Young, rambunctious Rose lives with her father and two sisters in a world of magnificence and splendor, maids and servants at their beck and call. On the dawn of the Great War, when the world is still innocent and clean, Rose is taught to inhibit her natural instincts of curiosity and inquisitiveness. She is trained to be quiet and lady-like by a governess who expects nothing less than perfection and a father whose love reminds her daily that she can have anything her heart desires. Only one thing is forbidden. The Door. The secrets that lay beyond it, she is told, are so unfathomable that to gaze upon them will cause only death. Unfortunately, Rose must know. She must find out what those secrets are and whether The Door is an exit to the freedom she craves or an entrance to a hell from which she’d never find escape.

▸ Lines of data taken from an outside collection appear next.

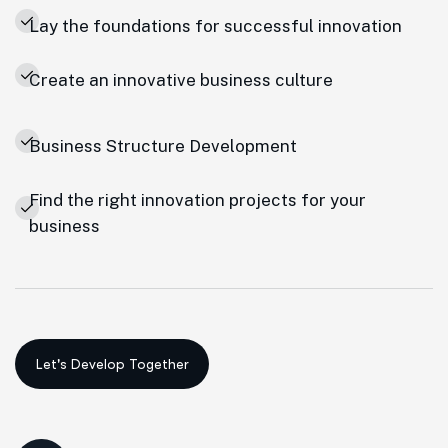
Lay the foundations for successful innovation
Create an innovative business culture
Business Structure Development
Find the right innovation projects for your
business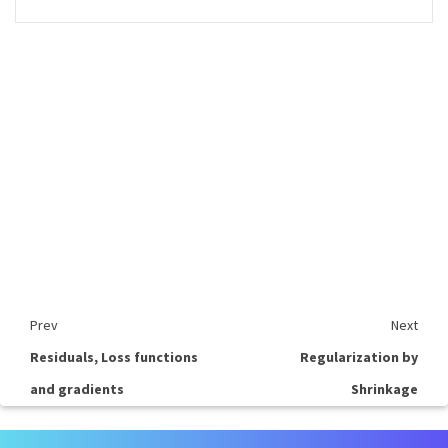
Prev
Next
Residuals, Loss functions
Regularization by
and gradients
Shrinkage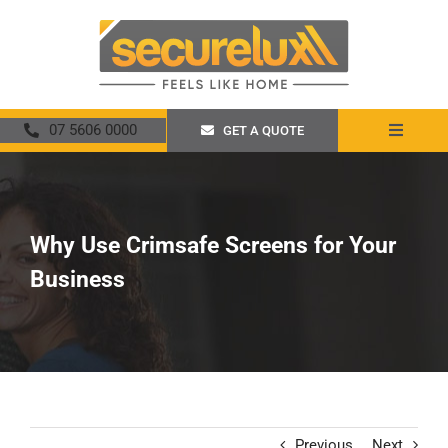
Skip
to
content
07 5606 0000
GET A QUOTE
Toggle
Navigat
Home
About
Why Use Crimsafe Screens for Your
Business
Security Screens
Crimsafe
Promotions
Previous
Next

“Do you want to know a secret?” she said in a whisper.
“Yes, of course.”
She took Anastasia by the hand and explained to Miss Pigeon they were going to the water closet. Through a labyrinth of vestibules and foyers, they went, Rose glancing over her shoulder on occasion lest they be followed.
“What is it?” Anastasia said. Her face flushed. “We should join all others, I’m to get very nervous.”
“Don’t be nervous,” Rose said. “This is an adventure.”
They stopped before entering an immense, dark hallway.
“This is it?”
“What?” Anastasia asked.
“Where the door is.”
“We really will go back now,” Anastasia said, concern dripping from each word.
“We’re not allowed to open it. Actually,” Rose glanced about, “we aren’t even allowed in this wing of the house.” Trancelike, she stared down the long hall until Anastasia grabbed her arm.
“Come, let’s go back. I do not like this…it feels to be wrong.”
Rose continued to stare. “Papa said if we open it, there is death on the other side.” She licked her lips, her gaze intent.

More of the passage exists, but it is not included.